» **Directions for this task**
Pictures are to be left out, and the rest of the records reproduced exactly.

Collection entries
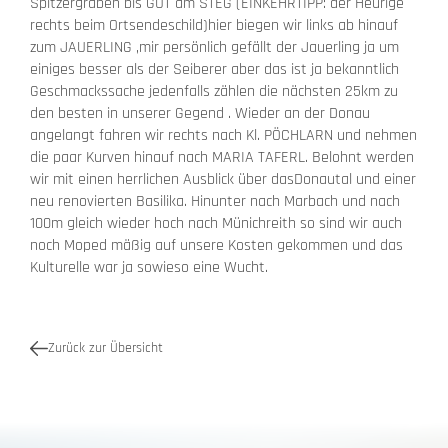
Spitzergraben bis GUT am STEG (EINKEHRTIPP: der Heurige
rechts beim Ortsendeschild)hier biegen wir links ab hinauf
zum JAUERLING ,mir persönlich gefällt der Jauerling ja um
einiges besser als der Seiberer aber das ist ja bekanntlich
Geschmackssache jedenfalls zählen die nächsten 25km zu
den besten in unserer Gegend . Wieder an der Donau
angelangt fahren wir rechts nach Kl. PÖCHLARN und nehmen
die paar Kurven hinauf nach MARIA TAFERL. Belohnt werden
wir mit einen herrlichen Ausblick über dasDonautal und einer
neu renovierten Basilika. Hinunter nach Marbach und nach
100m gleich wieder hoch nach Münichreith so sind wir auch
noch Moped mäßig auf unsere Kosten gekommen und das
Kulturelle war ja sowieso eine Wucht.
Zurück zur Übersicht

» **Task solution**
Spitzergraben bis GUT am STEG (EINKEHRTIPP: der Heurige
rechts beim Ortsendeschild)hier biegen wir links ab hinauf
zum JAUERLING ,mir persönlich gefällt der Jauerling ja um
einiges besser als der Seiberer aber das ist ja bekanntlich
Geschmackssache jedenfalls zählen die nächsten 25km zu
den besten in unserer Gegend . Wieder an der Donau
angelangt fahren wir rechts nach Kl. PÖCHLARN und nehmen
die paar Kurven hinauf nach MARIA TAFERL. Belohnt werden
wir mit einen herrlichen Ausblick über dasDonautal und einer
neu renovierten Basilika. Hinunter nach Marbach und nach
100m gleich wieder hoch nach Münichreith so sind wir auch
noch Moped mäßig auf unsere Kosten gekommen und das
Kulturelle war ja sowieso eine Wucht.
Zurück zur Übersicht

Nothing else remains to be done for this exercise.